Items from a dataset
────────

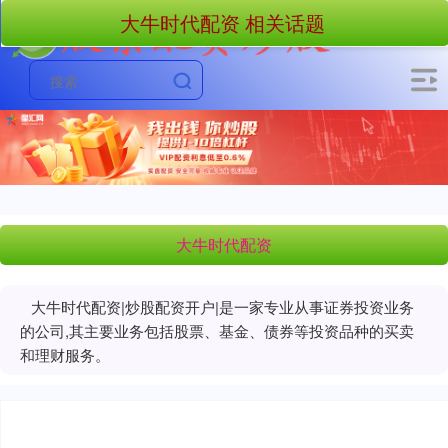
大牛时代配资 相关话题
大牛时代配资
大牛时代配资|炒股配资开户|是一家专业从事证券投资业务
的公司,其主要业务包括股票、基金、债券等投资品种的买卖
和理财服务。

────────

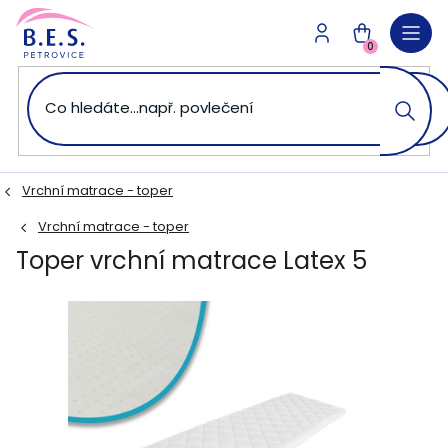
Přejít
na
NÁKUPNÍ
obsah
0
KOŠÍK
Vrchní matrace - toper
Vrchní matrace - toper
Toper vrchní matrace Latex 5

────────

- _WHAT THE EXERCISE ASKS_
Report how many lines of the records above contain the word "大牛时代配资", giving only the number.

- _SOLUTION_
3